Items from a dataset ▸
+++++

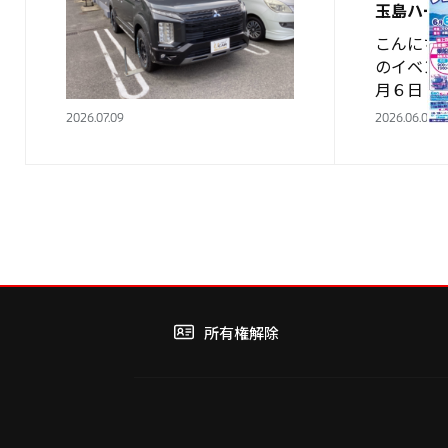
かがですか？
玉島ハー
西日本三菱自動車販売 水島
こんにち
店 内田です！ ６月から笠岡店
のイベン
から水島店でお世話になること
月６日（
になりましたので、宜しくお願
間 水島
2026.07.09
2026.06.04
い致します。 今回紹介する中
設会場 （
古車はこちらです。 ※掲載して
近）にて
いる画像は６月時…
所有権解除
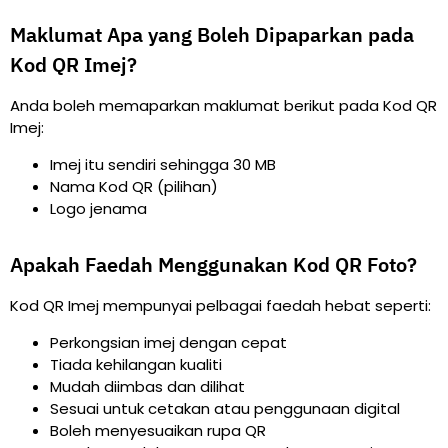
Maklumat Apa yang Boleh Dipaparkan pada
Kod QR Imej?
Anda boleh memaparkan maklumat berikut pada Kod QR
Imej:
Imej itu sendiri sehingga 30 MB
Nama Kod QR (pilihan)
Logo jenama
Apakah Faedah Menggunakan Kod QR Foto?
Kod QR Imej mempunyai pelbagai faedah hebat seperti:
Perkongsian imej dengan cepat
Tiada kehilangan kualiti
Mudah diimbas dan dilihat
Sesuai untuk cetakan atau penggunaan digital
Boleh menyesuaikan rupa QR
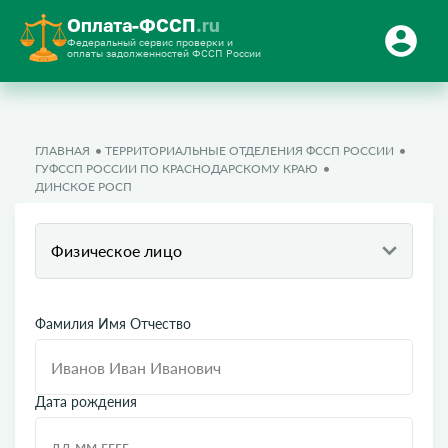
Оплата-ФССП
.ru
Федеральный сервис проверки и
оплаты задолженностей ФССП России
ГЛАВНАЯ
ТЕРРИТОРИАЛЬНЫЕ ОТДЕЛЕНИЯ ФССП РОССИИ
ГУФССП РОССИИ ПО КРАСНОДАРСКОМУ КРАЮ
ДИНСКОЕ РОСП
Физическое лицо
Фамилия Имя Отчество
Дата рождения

+++++

In repeating the entries, exclude the pictures and alter nothing else.

かがですか？
玉島ハー
西日本三菱自動車販売 水島
こんにち
店 内田です！ ６月から笠岡店
のイベン
から水島店でお世話になること
月６日（
になりましたので、宜しくお願
間 水島
2026.07.09
2026.06.04
い致します。 今回紹介する中
設会場 （
古車はこちらです。 ※掲載して
近）にて
いる画像は６月時…
所有権解除
Maklumat Apa yang Boleh Dipaparkan pada
Kod QR Imej?
Anda boleh memaparkan maklumat berikut pada Kod QR
Imej:
Imej itu sendiri sehingga 30 MB
Nama Kod QR (pilihan)
Logo jenama
Apakah Faedah Menggunakan Kod QR Foto?
Kod QR Imej mempunyai pelbagai faedah hebat seperti:
Perkongsian imej dengan cepat
Tiada kehilangan kualiti
Mudah diimbas dan dilihat
Sesuai untuk cetakan atau penggunaan digital
Boleh menyesuaikan rupa QR
Оплата-ФССП
.ru
Федеральный сервис проверки и
оплаты задолженностей ФССП России
ГЛАВНАЯ
ТЕРРИТОРИАЛЬНЫЕ ОТДЕЛЕНИЯ ФССП РОССИИ
ГУФССП РОССИИ ПО КРАСНОДАРСКОМУ КРАЮ
ДИНСКОЕ РОСП
Физическое лицо
Фамилия Имя Отчество
Дата рождения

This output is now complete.